[[ PROVIDED ENTRIES open ]]

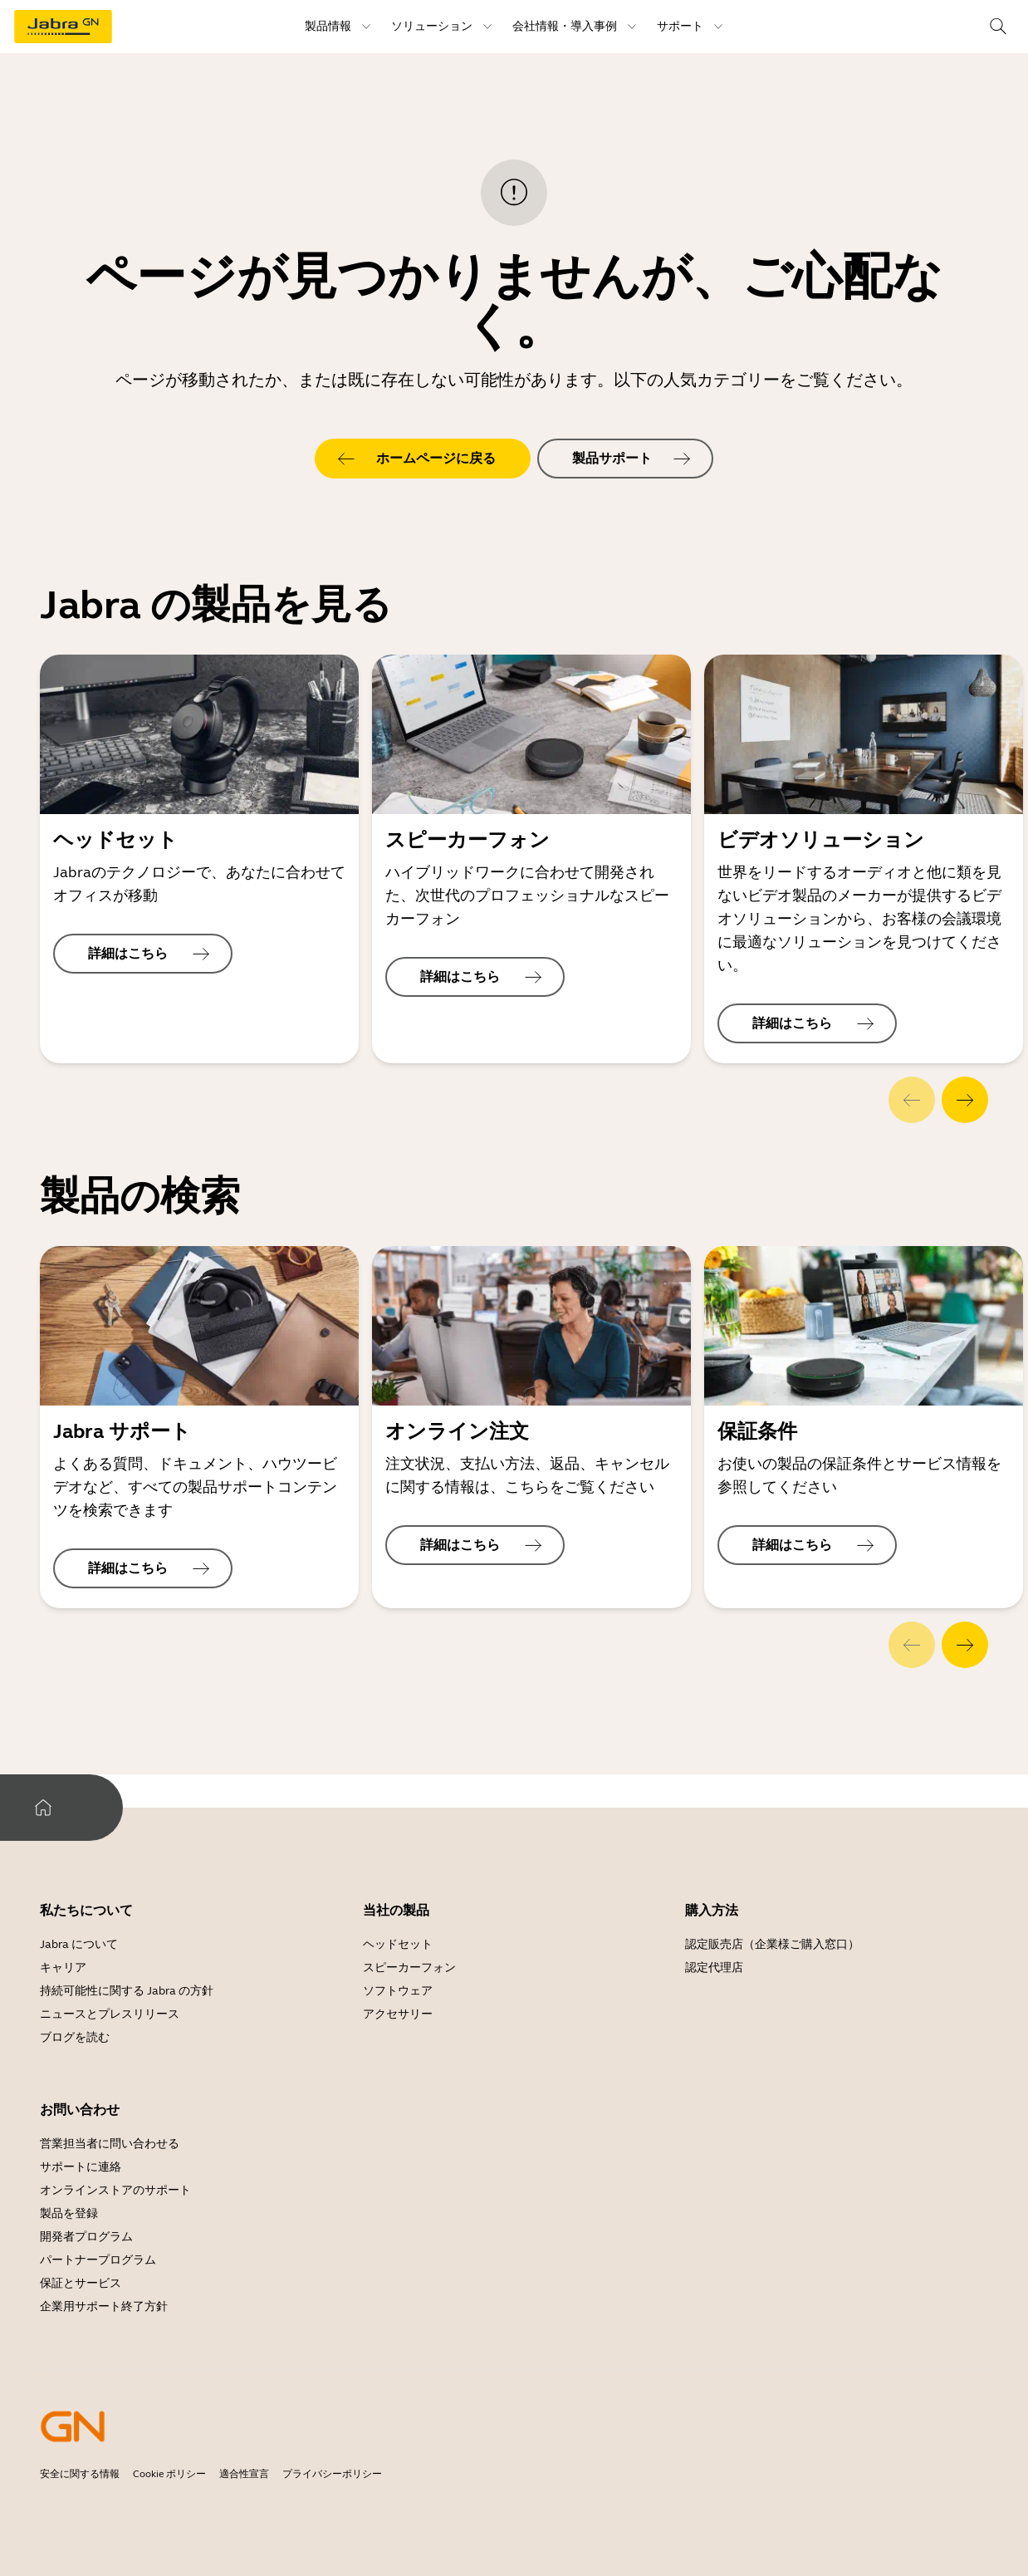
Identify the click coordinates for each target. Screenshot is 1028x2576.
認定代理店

[[ PROVIDED ENTRIES closed ]]
[[ PROVIDED ENTRIES open ]]

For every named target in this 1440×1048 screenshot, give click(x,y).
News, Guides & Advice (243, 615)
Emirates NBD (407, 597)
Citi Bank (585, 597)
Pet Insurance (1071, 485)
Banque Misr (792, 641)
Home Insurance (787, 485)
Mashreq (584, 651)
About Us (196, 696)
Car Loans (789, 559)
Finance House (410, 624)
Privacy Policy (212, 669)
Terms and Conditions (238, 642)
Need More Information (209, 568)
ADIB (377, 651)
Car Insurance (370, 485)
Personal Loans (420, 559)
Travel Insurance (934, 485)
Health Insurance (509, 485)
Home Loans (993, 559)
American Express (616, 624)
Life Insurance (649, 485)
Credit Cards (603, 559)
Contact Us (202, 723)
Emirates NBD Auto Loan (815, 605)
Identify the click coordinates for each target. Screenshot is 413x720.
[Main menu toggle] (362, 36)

[[ PROVIDED ENTRIES closed ]]
[[ PROVIDED ENTRIES open ]]

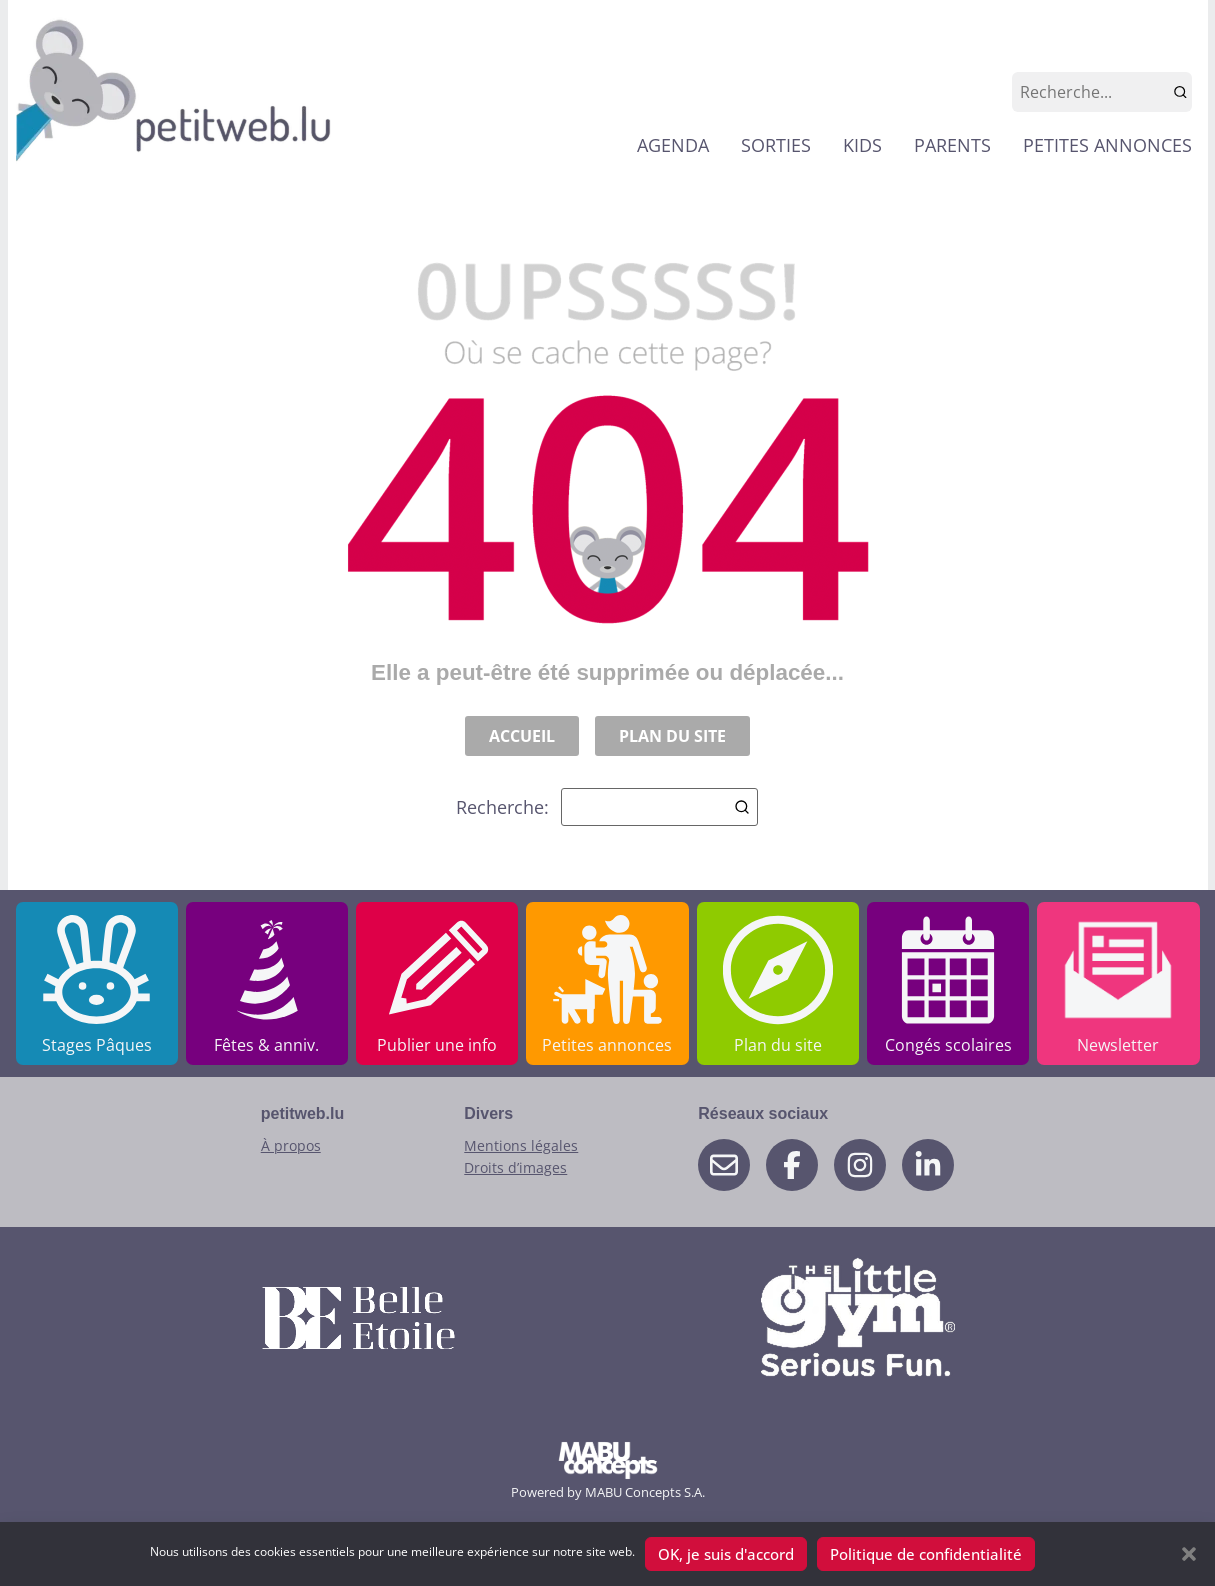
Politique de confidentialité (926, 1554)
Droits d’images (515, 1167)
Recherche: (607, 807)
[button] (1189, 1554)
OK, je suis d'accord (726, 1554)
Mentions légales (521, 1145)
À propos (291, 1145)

[[ PROVIDED ENTRIES closed ]]

● **YOUR TASK**
For the word "coordinates", tally the lines above that hold it and answer with the number alone.

● **ANSWER TO THE PROBLEM**
2